Le jeune batelier ne répondit que par un mouvement de tête. On allait s’engager entre les îles du Désert et de l’Orfraie ; c’était là que la question devait se décider. Ses yeux restèrent fixés sur la charreyonne, qui marchait toujours en ayant, à une distance que ses mariniers maintenaient à force de courage, et son patron à force d’habileté, mais qui permettait d’entendre les paroles et de distinguer jusqu’à l’expression des visages.

On allait atteindre la première pointe, quand maître Jacques parut près de son fils. Il avait perdu une partie de cette lividité que l’ivresse lui donnait la veille, et dans son œil brillait on vague reflet d’intelligence. Il regarda quelques instans la barque qui descendait lentement le courant, puis les eaux grossies bouillonnant sur les grèves et les saules étincelant de givre. Une légère rougeur monta à ses joues ; ses narines se gonflèrent comme s’il eut voulu aspirer l’air de la Loire.

— Je reconnais l’endroit, murmura-t-il ; j’ai passé ici voilà trente ans… Je conduisais un grand bateau… je n’avais que vingt-cinq ans ;… mais alors l’eau était plus belle, et tes oiseaux chantaient dans les arbres.

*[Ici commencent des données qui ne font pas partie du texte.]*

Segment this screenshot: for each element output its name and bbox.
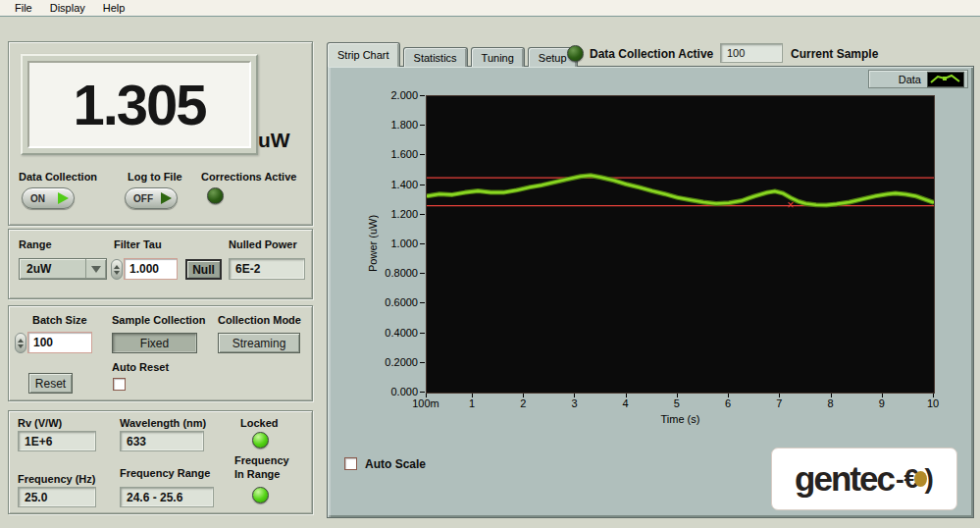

— Maître Jacques a donc été patron sur Loire ? demanda un des mariniers.

— Oui, répliqua le vieillard avec une tristesse pensive ; c’étaient les bonnes années… Ni glaces ni graviers ne pouvaient m’arrêter… Mon bateau m’obéissait comme l’âne obéit à la meunière.

Le marinier haussa les épaules en ricanant.

— Eh bien ! voyez le changement, dit-il ; à cette heure m’est avisa maître Jacques, que vous seriez moins embarrassé de conduire un âne qu’une barque.

Jacques releva la tête ; une flamme s’alluma dans ses yeux.

— Qui t’a dit cela ? s’écria-t-il. Ah ! tu crois que j’ai oublié le métier ? Par mon ame ! nous allons voir. Tiens ma carmagnole, et toi, André, pousse de fond, c’est moi qui gouverne.

Il avait ôté sa veste, et mit la main sur la barre de la pale ; mais son fils ne parut point disposé à la céder.

— Laissez, laissez, mon père, dit-il le regard fixé sur le courant ; la passe est malaisée, et il faut avoir la vue claire.